1

I just got into learning about Decision Trees. So the questions might be a bit silly.

The idea of selecting the root node is a bit confusing. Why can't we randomly select the root node? The only difference it seems to make is that it would make the Decision Tree longer and complex, but would get the same result eventually.

Also just as an extension of the feature selection process in Decision Trees, why can't be use something as simple as correlation between features and target, or Chi-Square test to figure which Feature to start off with?

1 Answers1

0

Why can't we randomly select the root node?

We can, but this could also be extended to its child node and to child node of that child node and so on...

The only difference it seems to make is that it would make the Decision Tree longer and complex, but would get the same result eventually.

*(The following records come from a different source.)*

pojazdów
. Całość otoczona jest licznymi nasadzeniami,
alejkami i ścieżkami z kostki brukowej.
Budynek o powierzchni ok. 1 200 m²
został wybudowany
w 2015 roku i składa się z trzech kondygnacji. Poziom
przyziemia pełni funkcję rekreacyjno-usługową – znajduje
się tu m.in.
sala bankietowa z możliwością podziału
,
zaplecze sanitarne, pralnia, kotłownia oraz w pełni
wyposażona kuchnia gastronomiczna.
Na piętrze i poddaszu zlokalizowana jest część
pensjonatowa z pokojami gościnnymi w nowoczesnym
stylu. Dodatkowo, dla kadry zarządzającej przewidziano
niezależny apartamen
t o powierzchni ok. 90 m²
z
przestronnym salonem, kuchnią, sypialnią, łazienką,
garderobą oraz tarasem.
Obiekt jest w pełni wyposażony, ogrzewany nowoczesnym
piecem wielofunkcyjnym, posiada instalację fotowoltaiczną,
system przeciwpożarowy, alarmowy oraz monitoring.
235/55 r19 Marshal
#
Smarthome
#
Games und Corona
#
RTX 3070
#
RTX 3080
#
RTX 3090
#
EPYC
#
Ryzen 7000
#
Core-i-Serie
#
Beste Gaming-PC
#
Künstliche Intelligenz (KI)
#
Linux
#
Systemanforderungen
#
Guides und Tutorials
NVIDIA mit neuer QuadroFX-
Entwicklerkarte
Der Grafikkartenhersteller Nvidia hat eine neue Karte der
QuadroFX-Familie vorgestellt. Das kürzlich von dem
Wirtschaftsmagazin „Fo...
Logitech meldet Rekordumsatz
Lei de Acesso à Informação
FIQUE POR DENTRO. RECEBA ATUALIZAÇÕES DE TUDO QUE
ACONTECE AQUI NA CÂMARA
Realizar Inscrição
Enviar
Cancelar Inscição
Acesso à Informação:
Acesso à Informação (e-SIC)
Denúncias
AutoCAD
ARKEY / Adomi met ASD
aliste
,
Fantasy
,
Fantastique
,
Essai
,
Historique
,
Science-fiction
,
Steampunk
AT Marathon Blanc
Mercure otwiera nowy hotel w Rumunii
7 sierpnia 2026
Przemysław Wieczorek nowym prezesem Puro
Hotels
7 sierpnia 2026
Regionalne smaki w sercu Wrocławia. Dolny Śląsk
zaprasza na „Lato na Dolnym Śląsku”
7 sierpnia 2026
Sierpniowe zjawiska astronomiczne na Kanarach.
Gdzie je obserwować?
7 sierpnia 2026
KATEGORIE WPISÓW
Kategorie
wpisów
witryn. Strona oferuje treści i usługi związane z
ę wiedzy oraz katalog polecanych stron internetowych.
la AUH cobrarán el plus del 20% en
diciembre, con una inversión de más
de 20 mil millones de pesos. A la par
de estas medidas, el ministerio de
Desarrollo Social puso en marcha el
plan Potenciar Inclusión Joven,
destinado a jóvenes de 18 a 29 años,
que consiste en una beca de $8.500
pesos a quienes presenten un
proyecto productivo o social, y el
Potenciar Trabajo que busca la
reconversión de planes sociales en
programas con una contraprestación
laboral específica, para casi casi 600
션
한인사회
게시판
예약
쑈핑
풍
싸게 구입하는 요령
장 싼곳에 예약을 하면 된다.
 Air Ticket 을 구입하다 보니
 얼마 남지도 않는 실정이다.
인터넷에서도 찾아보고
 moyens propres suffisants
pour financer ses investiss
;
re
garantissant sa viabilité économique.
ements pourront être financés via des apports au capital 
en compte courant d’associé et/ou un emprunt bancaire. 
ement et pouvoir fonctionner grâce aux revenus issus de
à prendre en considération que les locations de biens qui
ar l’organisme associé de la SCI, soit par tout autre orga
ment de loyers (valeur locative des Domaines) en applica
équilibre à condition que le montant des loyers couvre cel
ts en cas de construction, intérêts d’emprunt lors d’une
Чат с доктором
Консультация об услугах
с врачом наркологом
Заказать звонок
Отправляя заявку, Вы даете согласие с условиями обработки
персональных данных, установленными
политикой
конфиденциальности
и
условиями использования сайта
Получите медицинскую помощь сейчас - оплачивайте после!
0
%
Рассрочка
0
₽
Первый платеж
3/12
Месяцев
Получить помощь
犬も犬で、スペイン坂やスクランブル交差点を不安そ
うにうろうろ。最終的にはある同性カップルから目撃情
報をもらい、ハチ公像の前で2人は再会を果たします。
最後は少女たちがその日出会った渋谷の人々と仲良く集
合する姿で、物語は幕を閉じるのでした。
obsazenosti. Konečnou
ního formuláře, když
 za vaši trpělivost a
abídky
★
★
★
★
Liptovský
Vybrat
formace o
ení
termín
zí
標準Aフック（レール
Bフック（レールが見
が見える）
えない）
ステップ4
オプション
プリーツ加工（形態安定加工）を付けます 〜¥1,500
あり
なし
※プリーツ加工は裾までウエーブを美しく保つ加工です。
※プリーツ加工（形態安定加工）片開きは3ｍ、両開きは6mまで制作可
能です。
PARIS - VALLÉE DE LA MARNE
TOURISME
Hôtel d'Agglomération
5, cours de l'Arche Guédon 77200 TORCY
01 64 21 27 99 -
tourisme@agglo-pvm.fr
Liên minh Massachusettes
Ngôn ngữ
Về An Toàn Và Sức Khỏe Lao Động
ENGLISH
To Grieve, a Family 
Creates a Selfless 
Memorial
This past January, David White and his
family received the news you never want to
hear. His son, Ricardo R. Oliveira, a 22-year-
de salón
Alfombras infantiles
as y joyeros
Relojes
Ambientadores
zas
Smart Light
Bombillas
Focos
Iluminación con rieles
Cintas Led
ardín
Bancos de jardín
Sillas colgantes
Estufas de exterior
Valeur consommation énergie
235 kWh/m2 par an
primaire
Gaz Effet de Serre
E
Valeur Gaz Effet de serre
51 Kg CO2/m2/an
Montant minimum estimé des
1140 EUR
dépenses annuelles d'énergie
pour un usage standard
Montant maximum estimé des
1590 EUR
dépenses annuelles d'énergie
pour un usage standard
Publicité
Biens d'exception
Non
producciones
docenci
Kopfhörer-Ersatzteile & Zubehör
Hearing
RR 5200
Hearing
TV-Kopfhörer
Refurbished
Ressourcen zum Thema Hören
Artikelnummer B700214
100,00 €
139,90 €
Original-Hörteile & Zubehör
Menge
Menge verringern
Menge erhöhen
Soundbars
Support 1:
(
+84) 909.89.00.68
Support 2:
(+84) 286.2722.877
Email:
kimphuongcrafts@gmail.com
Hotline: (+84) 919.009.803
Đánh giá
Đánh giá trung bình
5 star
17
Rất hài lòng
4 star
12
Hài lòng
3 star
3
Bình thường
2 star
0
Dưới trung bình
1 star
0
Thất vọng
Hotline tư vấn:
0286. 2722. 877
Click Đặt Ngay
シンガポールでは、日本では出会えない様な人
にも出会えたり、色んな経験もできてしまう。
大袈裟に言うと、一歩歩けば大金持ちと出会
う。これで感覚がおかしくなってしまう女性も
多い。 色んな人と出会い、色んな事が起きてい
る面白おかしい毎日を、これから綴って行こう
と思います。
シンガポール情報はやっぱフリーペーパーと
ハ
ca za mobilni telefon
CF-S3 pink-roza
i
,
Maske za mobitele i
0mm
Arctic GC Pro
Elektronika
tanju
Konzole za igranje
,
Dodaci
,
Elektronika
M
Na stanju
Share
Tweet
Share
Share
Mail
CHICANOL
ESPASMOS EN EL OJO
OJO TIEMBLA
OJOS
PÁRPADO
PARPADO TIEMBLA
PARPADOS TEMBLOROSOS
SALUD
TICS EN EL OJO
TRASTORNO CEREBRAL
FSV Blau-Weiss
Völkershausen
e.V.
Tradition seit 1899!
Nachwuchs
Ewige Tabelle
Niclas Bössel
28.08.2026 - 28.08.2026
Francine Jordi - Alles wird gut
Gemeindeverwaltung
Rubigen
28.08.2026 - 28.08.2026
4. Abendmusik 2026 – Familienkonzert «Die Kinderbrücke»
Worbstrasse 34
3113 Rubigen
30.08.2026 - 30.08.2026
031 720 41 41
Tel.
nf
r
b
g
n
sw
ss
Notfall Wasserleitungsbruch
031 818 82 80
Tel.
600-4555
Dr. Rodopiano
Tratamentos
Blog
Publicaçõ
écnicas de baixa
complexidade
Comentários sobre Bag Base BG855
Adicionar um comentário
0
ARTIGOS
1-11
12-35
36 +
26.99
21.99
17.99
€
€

The more complex the tree is the higher variance it will have, meaning 2 things:

  • small changes in the training dataset can greatly affect the shape of the three
  • it overfits the training set

None of these is good and even if you pick a sensible choice at each step, based on entropy or gini impurity index, you will still probably end up with larger three than you would like. Yes that tree might have a good accuracy on the training set but it will probably overfit the training set.

Most of the algorithms that are using decision trees have their own ways to combat this variance, in one way or another. If you consider simple decision tree algorithm itself, the way to reduce the variance is to first train the tree and prune the tree afterwards to make it smaller and less overfitting. Random forest is solving it by averaging over large number of trees while randomly restricting which predictor can be considered for slit every time that decision has to be made.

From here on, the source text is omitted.